Among the entries below, count the lines containing the string "Kann". Only the count is needed.

##### TASK INPUTS

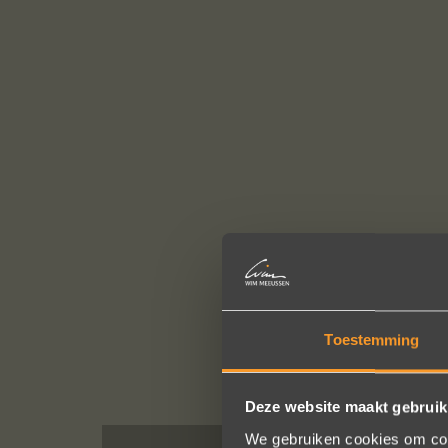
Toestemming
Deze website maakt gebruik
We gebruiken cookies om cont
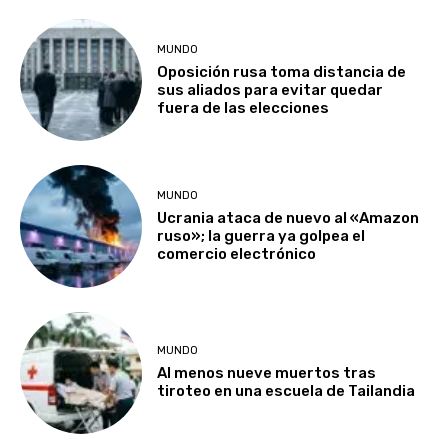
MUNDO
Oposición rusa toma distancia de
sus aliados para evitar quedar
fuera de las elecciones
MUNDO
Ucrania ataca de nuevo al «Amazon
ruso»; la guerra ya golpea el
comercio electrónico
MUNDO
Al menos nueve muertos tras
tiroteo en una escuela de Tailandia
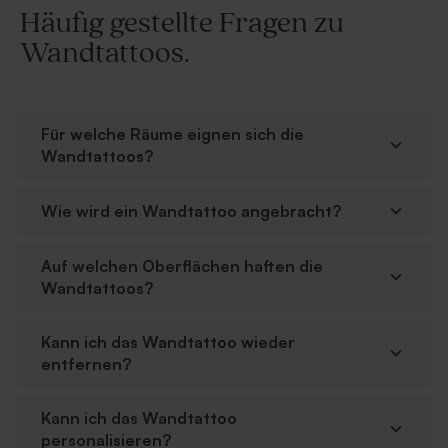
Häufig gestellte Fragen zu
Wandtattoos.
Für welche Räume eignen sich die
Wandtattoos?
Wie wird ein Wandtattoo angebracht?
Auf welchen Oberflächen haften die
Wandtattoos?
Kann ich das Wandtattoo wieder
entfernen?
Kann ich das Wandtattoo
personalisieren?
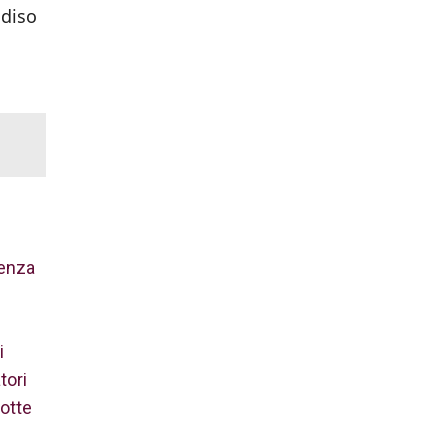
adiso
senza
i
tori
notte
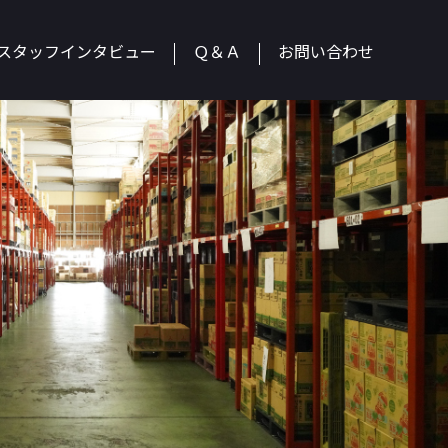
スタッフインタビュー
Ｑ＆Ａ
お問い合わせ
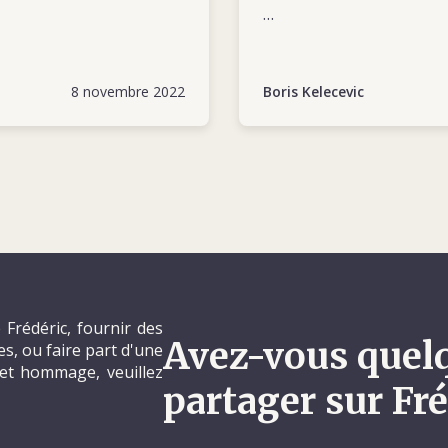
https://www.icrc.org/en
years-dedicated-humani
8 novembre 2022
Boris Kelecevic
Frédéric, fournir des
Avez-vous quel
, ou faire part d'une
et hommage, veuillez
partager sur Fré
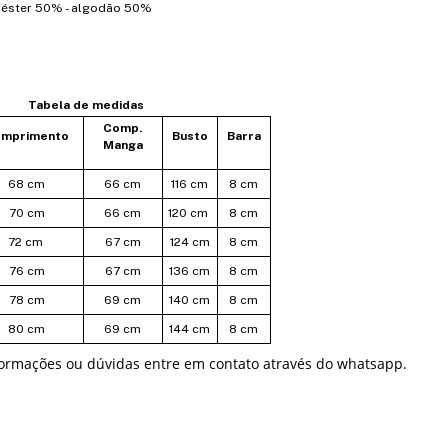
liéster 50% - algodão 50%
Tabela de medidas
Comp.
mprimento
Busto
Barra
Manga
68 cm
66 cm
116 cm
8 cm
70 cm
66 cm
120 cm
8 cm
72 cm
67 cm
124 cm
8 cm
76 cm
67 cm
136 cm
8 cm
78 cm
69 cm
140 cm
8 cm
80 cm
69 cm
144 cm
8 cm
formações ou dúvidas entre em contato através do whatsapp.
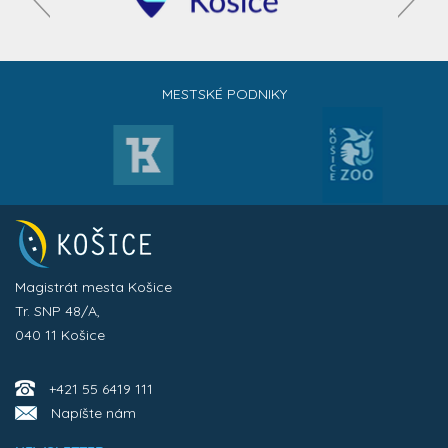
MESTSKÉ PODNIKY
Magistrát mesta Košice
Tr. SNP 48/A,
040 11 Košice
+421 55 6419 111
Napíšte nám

##########

**SOLUTION TO THIS TASK:** 2